Saturday, June 25, 2005

'Elephants pushing'

Middlebrow and High Touch Mega Store have been discussing whether poetry is valued by people these days. I've weighed in at Middlebrow's by referring to an essay that was published back in December in The Sun. I inaccurately called it "The Penis That Killed Johson County" but that was wrong. It is entitled "The Penis That Killed Jeffrey City." (The link is to a PDF file of the essay.) Basically the essay is about the experiences that its author David Romtvedt had teaching poetry in rural Wyoming. Although he does not address libaB's question directly, I believe that it does connect to the notion of poetic value, since he describes a situation that throws poetry right into the real world--a small hardscrable Westen ranch town:
The residency had not gone well so far. The students seemed worn out or beaten down and hadn't expressed interest in poetry of any kind, cowboy or otherwise. Even the sky over Jeffrey City looked depressed, as if it were hanging on and hoping for a better day. (27)
The students he is teaching are a practical lot, mostly, and are similar to other students he has taught:
One of the bigger, tougher boys looked hard at me and said, "Are you famous?"
"I want to know if you're famous."
We'd had a lesson eaqrlier in the week on oxymorons, those paired opposites, like "burning ice," "jumbo shrimp," and "compassionate conservative." I thought I'd make a joke and let myself off the hook at the same time, so I said, "'famous poet' is an oxymoron."
"Oxymoron, my ass," the boy said. "No bullshit. Are you famous or not? 'Cause if you're not, I got no time to be out licking trees."
You're not like us is what he meant. And if you're not famous--i.e., rich--then we dont' have to be like you. (24-25)
He was trying to get across the power of senses and the power of extraordinary actions, so he asked them to go out and lick at tree and write a poem about the experience.

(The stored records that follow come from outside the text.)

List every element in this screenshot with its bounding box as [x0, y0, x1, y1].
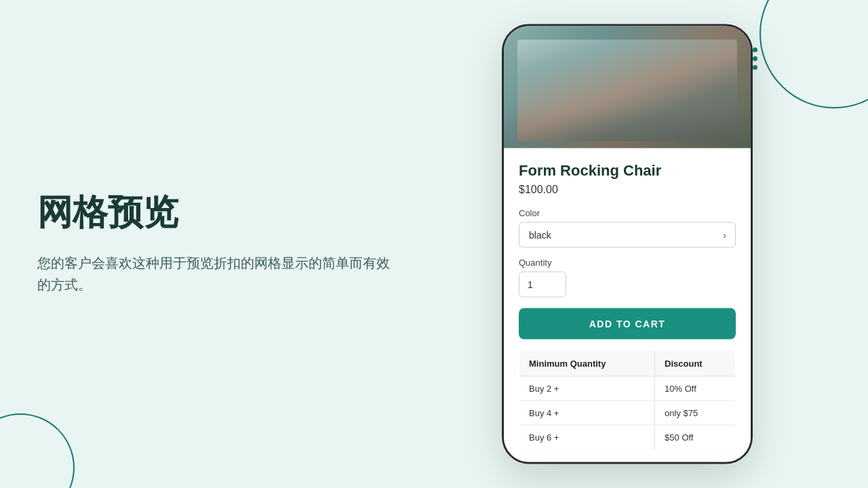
- min-qty-cell: Buy 6 +: [519, 425, 655, 449]
- product-price: $100.00: [519, 184, 736, 196]
- discount-cell: $50 Off: [655, 425, 736, 449]
- product-image: [504, 26, 751, 148]
- page-title: 网格预览: [37, 192, 390, 233]
- discount-cell: 10% Off: [655, 376, 736, 401]
- left-content: 网格预览 您的客户会喜欢这种用于预览折扣的网格显示的简单而有效的方式。: [37, 192, 390, 296]
- color-select[interactable]: black white gray brown: [519, 222, 736, 248]
- discount-header: Discount: [655, 350, 736, 376]
- quantity-field: Quantity: [519, 258, 736, 308]
- table-row: Buy 4 + only $75: [519, 401, 736, 425]
- discount-cell: only $75: [655, 401, 736, 425]
- min-qty-header: Minimum Quantity: [519, 350, 655, 376]
- color-label: Color: [519, 208, 736, 218]
- discount-table: Minimum Quantity Discount Buy 2 + 10% Of…: [519, 350, 736, 450]
- color-field: Color black white gray brown ›: [519, 208, 736, 248]
- quantity-input[interactable]: [519, 272, 566, 298]
- min-qty-cell: Buy 4 +: [519, 401, 655, 425]
- min-qty-cell: Buy 2 +: [519, 376, 655, 401]
- phone-mockup: Form Rocking Chair $100.00 Color black w…: [502, 24, 753, 464]
- table-row: Buy 6 + $50 Off: [519, 425, 736, 449]
- deco-circle-top-right: [760, 0, 868, 108]
- image-overlay: [504, 108, 751, 148]
- color-select-wrapper: black white gray brown ›: [519, 222, 736, 248]
- product-content: Form Rocking Chair $100.00 Color black w…: [504, 148, 751, 462]
- add-to-cart-button[interactable]: ADD TO CART: [519, 308, 736, 340]
- phone-frame: Form Rocking Chair $100.00 Color black w…: [502, 24, 753, 464]
- table-row: Buy 2 + 10% Off: [519, 376, 736, 401]
- product-title: Form Rocking Chair: [519, 162, 736, 180]
- deco-circle-bottom-left: [0, 413, 75, 488]
- quantity-label: Quantity: [519, 258, 736, 268]
- page-description: 您的客户会喜欢这种用于预览折扣的网格显示的简单而有效的方式。: [37, 252, 390, 296]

I kind of see the tree licking as a metaphor for poetry itself, in this case. The student didn't see the value in something bizzare like tree licking, and sure as hell didn't see the value of words laid out on the page in a strange fashion. Ultimately, it seems, the idea of poetry is not seen as a new way of perceiving, but as a strange activity done by people who "live far away in big cities, or are dead" (27).

Even the cowboy poetry that folks in the towns he visits like enjoy is not particularly useful other than to entertain in doggerel. Poetry is not something important to them, in other words, it is just mere decoration: paint on a barn. Any of you who have visited the West will acknowledge that most barns and outbuildings are not painted as they are in the East and Midwest. They are usually left bare, as if painting them would both cost money since it would have to be done often in our hot sun, and is therefore impractical.

I would argue that those folks who don't paint their barns in the West that they are wasting money and being impractical since the elements tend to rot bare wood, even if it does take a long time. But, of course, that would cost money, and when you're living life on the edge in a frontier, you best keep your wallet closed and not worry about wood falling off the side of a barn in 30 years.

I am making an anology with poetry and painting a barn here. By that I mean that poetry is not mere decoration, but is vital to our lives. How is it vital? Well I won't proclaim any sort of grand expertise other than just living, but poetry gives us a way of looking at something in different ways. It also gives us a method of expressing something that is difficult to express. A life without poetry, in other words, is a unpainted barn exposed to the elements. Ultimately it will decay faster and become useless.

Marianne Moore puts it like this:
I, too, dislike it: there are things that are important beyond

all this fiddle.

Reading it, however, with a perfect contempt for it, one

discovers in

it after all, a place for the genuine.

Hands that can grasp, eyes

that can dilate, hair that can rise

if it must, these things are important not because a

high-sounding interpretation can be put upon them but because

they are

useful. When they become so derivative as to become


the same thing may be said for all of us, that we

do not admire what

we cannot understand: the bat

holding on upside down or in quest of something to

eat, elephants pushing, a wild horse taking a roll, a tireless

wolf under

a tree, the immovable critic twitching his skin like a horse

that feels a flea, the base-

ball fan, the statistician... (Poetry 1-21)


  1. Interesting. I think you might have something about barns out west. But isn't there a kind of beauty to bare, worn wood? I'll have to check out the essay.

    I love "oxymoron my ass." I'll have to find an occassion to use that one.

  2. Anonymous4:08 PM

    I like that entry. And though I don't read much poetry, I think you are right. If I take your idea liberally, then it applies to much of my thinking about why so many supposedly 'impractical' things are really important--is theology or philosophy any more acceptable to that audience than poetry?

    I also agree that, in the long run, without poetry, or music, or any other such (necessary) thing, the reasons for the immediate and practical become meaningless--remember "I Rivet-head"?